# Puppy Ear Folding Oddly - Thoughts?



## Hiraeth (Aug 4, 2015)

I've noticed that Titan's left ear is folding oddly (and incorrectly), causing it to have a funny, non-normal shape. Here are photos from today:

















This has JUST started happening, like within the last few days, as in his 14.5 week old photos, his ears sat normally:










Anyone know anything about this odd ear cartilage fold? It's almost like the ear is collapsing slightly in the back. Will it return to 'normal' since he's still developing? While I suppose I don't care if he has funky ears, I would *prefer* if they sat symmetrically. Ideas? Experience? Reassurance? Thanks in advance


----------



## DogTheGreat (Jul 9, 2015)

Could just be teething or it might stay that way. You can glue or tape if you're worried about it. Shae's ears went wonky at 13-14 weeks and never went back to button ears, but different breed and all, of course.
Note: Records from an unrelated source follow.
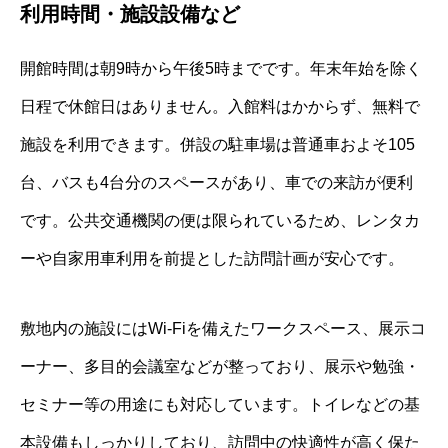
利用時間・施設設備など
開館時間は朝9時から午後5時までです。年末年始を除く
日程で休館日はありません。入館料はかからず、無料で
施設を利用できます。併設の駐車場は普通車およそ105
台、バスも4台分のスペースがあり、車での来訪が便利
です。公共交通機関の便は限られているため、レンタカ
ーや自家用車利用を前提とした訪問計画が安心です。
敷地内の施設にはWi-Fiを備えたワークスペース、展示コ
ーナー、多目的会議室などが整っており、展示や勉強・
セミナー等の用途にも対応しています。トイレなどの基
本設備もしっかりしており、訪問中の快適性が高く保た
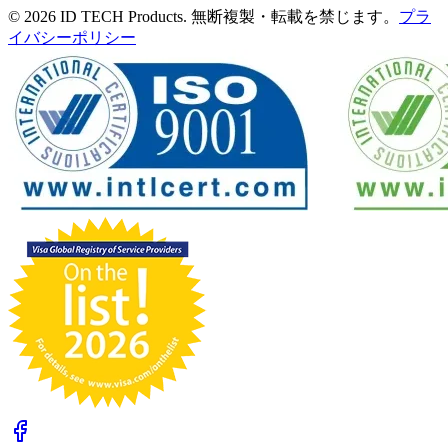
© 2026 ID TECH Products. 無断複製・転載を禁じます。
プラ
イバシーポリシー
As an example of how puppy ears do crazy things while teething and aren't necessarily a good indication of how they'll be, here is Shae at 4.5mo:


----------



## Margot49 (Oct 2, 2015)

I see what you are talking about. Not my breed but agree that it could only be temporary. I assume you don't feel any limos or swelling in the ear leather? I have done taping and bracing in the past but on Shelties to brace the ear leather up.


----------



## kdawnk (Mar 26, 2014)

I already told you my advice/opinion
But here's a thread with a couple people's experiences with crazy-ears!
If this is comforting in anyway.
http://www.dogforums.com/general-dog-forum/296522-will-my-puppys-ears.html


----------



## Hiraeth (Aug 4, 2015)

Whew, okay. It's good to know that it's normal for a puppy's ears to change during teething. Since the youngest dog I've ever had was Loki at 7 months, I've never really experienced this before. Loki's ear went from half pricked to fully pricked between 7-9 months, but that didn't seem drastic. 

This seems downright odd, but I will breathe easy knowing that it's normal. 
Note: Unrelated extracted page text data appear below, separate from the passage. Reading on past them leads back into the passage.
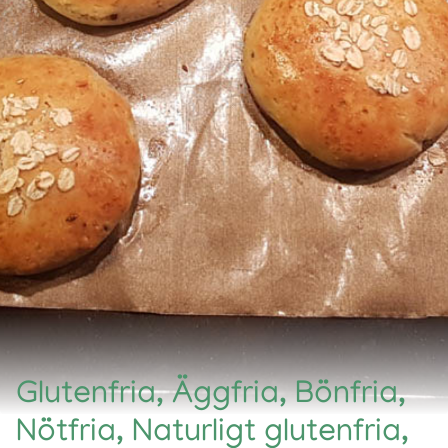
Glutenfria, Äggfria, Bönfria,
Nötfria, Naturligt glutenfria,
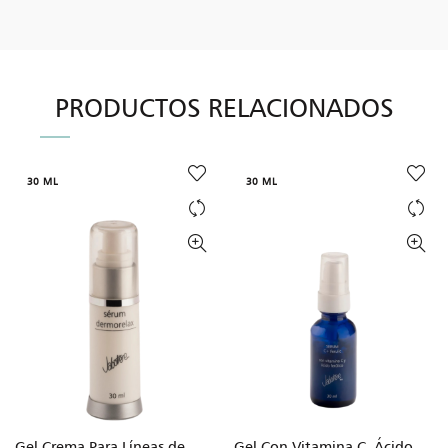
PRODUCTOS RELACIONADOS
30 ML
30 ML
Gel Crema Para Líneas de
Gel Con Vitamina C, Ácido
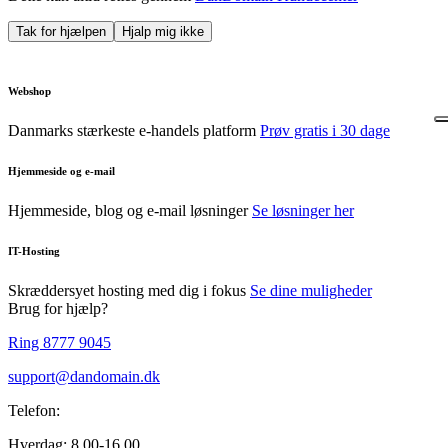
Tak for hjælpen
Hjalp mig ikke
Webshop
Danmarks stærkeste e-handels platform
Prøv gratis i 30 dage
Hjemmeside og e-mail
Hjemmeside, blog og e-mail løsninger
Se løsninger her
IT-Hosting
Skræddersyet hosting med dig i fokus
Se dine muligheder
Brug for hjælp?
Ring 8777 9045
support@dandomain.dk
Telefon:
Hverdag: 8.00-16.00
Out of curiosity, how does ear gluing to get a desired shape work? Is there a certain age it's most effective? If I can get his ears to be properly shaped without causing him an ounce of discomfort, I'd be interested in doing this.


----------



## DogTheGreat (Jul 9, 2015)

Hiraeth said:


> Out of curiosity, how does ear gluing to get a desired shape work? Is there a certain age it's most effective? If I can get his ears to be properly shaped without causing him an ounce of discomfort, I'd be interested in doing this.
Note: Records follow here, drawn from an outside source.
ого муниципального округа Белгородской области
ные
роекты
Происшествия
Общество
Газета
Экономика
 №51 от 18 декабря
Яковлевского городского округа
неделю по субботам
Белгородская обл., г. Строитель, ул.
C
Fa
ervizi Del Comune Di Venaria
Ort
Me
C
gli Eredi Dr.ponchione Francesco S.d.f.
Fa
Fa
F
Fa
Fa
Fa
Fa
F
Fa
You'll find much better how-to sources than me elsewhere, but it's best to start as soon as you notice them going funny and continue to reapply until the cartilage sets.


----------



## Kyllobernese (Feb 5, 2008)

I know on one of the Doberman forums they had an article on taping uncropped ears as some of them do really crazy things. I was lucky with Kris that hers have always sat very evenly although I hate it when they flip back sometimes when she shakes her head like in this picture.


----------



## Loki Love (May 23, 2010)

If you want a good looking natural ear set, consider taping : http://www.6stardanes.com/ears.html


----------



## BigLittle (May 28, 2014)

It looks to me like his crazy ear is trying to stand up. We had the opposite problem with Louie. We got him with rose ears, then one or both just flopped down completely, then the right ear popped up, then the left just wouldn't stand up at all until right at the end of teething. Now, he looks normal most of the time, but that left ear will still go lazy for a few minutes here and there. If it bothers you, you probably will want to tape it a bit just to make sure the crazy ear doesn't get comfortable the way it is.


----------



## Annageckos (Mar 21, 2015)

Freyja had one ear that kind of folded, with an odd crease in it. The other was fine. I'm not even sure how long they did that for. I guess she outgrew it. Sometimes one ear will semi stand up, mostly when she is excited. But they are normal now.


----------



## Amyatt (Mar 19, 2021)

my dog is now around 4months old. His ears fold oddly but it’s even. Is it something with his developing stages? Will its ears become normal when he’s old?


----------



## DaySleepers (Apr 9, 2011)

This thread is over five years old and none of the posters here are active on the forum anymore. I'm closing it to further replies, and encourage you to create your own, new thread about your pup's ears if you'd like! Or join in any of our current discussions.


----------